Folks, I’m hoping you didn’t misplace your pitchforks and torches after attempting to run Reuben Foster out of town. It’s time to dip the rags in kerosene and light those suckers again.
Foster’s ex-girlfriend testified Thursday in a preliminary hearing at the Santa Clara Hall of Justice, and her testimony was every bit as incendiary as you imagined it might be. Full disclosure: I did not attend the hearing. I was flying back from Houston, where I had covered Games 1 and 2 of the NBA Western Conference final. By the time I landed in Oakland, the bombshells were already dropping in San Jose.
Here’s a quick summary, in case you weren’t surfing TMZ.
As her lawyer suggested she would, the ex-girlfriend, Elissa Ennis, recanted her accusations of domestic violence against Foster. But she did more than that. Ennis admitted that she made up the allegations (which included Foster punching her up to 10 times and puncturing her eardrum) specifically to ruin the linebacker’s NFL career; that she also stole money and jewelry from him; that she falsely accused another man of domestic violence in 2011, in Louisiana.
So many bombshells.
Foster will be back in court next Wednesday, at which point the judge will determine whether there is enough evidence to send the case to trial.
That seems like a long shot, doesn’t it? It’s one thing when an accuser backtracks on accusations; that is not uncommon in domestic violence cases, which are fraught with complications. It’s another thing when that accuser systematically dismantles her original claims, and offers video evidence (of a different altercation, involving Ennis and another woman) to back up the new story.
This case has been unpredictable from the outset. Alas, public reaction has not. We leaped into a swamp of conclusions the moment Foster was charged. And if we know anything about human nature, we’re about to do it again.

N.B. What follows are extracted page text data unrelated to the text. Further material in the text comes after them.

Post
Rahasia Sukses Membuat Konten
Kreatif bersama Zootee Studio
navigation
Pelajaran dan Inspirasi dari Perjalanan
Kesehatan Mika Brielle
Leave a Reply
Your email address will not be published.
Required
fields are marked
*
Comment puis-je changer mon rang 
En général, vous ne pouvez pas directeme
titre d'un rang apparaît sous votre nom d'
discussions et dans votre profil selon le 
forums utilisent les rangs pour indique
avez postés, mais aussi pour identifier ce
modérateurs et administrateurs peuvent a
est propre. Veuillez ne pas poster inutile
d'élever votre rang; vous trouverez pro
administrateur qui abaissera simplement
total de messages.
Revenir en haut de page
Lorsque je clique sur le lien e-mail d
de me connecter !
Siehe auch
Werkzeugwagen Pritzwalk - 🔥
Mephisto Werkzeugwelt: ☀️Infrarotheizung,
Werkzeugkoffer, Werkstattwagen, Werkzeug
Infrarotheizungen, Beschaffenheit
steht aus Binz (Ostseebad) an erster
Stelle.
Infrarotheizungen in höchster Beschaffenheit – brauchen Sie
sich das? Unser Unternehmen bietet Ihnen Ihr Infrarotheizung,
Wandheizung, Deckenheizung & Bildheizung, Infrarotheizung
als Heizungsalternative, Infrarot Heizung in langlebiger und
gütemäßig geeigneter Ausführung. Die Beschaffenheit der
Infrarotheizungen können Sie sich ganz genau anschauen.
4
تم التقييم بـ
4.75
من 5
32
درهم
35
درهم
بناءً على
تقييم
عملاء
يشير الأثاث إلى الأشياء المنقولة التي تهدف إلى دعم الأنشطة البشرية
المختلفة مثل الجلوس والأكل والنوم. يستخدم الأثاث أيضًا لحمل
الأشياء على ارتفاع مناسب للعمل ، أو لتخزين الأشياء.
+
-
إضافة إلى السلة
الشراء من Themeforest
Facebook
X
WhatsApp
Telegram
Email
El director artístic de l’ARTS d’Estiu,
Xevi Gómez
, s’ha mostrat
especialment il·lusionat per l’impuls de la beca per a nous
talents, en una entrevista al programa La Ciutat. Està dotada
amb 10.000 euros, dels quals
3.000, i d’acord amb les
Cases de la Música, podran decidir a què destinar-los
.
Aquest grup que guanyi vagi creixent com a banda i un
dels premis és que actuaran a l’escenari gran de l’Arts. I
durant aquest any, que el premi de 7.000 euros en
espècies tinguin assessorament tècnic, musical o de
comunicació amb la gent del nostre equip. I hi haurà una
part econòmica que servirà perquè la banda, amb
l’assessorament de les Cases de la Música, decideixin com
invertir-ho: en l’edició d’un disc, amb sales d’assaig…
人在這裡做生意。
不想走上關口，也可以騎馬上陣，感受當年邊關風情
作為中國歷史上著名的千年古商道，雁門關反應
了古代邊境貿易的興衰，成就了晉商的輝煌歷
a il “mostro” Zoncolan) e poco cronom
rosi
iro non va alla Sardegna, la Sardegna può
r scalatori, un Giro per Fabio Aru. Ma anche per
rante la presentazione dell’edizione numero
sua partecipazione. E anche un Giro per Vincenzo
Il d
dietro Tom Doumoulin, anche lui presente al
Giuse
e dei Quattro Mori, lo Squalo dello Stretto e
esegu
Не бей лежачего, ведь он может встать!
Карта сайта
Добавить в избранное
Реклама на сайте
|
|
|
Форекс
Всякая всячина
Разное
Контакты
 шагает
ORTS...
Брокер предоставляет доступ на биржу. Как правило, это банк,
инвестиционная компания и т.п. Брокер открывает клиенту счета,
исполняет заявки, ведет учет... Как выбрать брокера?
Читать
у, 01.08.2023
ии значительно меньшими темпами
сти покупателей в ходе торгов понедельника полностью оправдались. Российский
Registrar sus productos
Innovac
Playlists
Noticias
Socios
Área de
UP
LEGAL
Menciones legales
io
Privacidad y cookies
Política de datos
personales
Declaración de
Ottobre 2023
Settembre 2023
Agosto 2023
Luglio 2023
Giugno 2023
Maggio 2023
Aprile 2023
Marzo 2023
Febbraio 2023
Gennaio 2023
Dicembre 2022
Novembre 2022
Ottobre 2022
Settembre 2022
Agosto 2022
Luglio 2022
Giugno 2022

Remember when people occasionally waited for facts and analysis before forming unassailable opinions? Those days have gone the way of the rotary phone and the fullback.
Opinion massed against Foster when he was arrested on Feb. 11, and became a tsunami on April 12 when additional, salacious details emerged in the case. Many people argued that the 49ers should have released Foster on the spot. The charges were horrifying, after all. And why would the Santa Clara County District Attorney’s office advance those charges against a local celebrity unless it had an airtight case?
Foster, who had already built a short list of minor offenses, became a marked man. And it was troublesome that many of the people speaking out on his behalf seemed either to (a) focus on his value to the 49ers as a football player or (b) reveal a general distrust of women.
The rush to judgment never made sense, though. I am absolutely certain that the vast majority of domestic violence charges have merit. Considering the shameful way victims of abuse have been, and still are, treated by the legal system, and the risks they incur by speaking up, you can bet that most of the accused are guilty as charged.
But whether 98 percent of DV charges are real, or whether it’s 99.5 percent or whatever, that’s still not certainty. The small sliver of doubt should have told us to wait for more facts before judging Reuben Foster. The 49ers were correct in suspending him from team activities as the case unfolded. It now appears they were correct in not severing ties with the young man.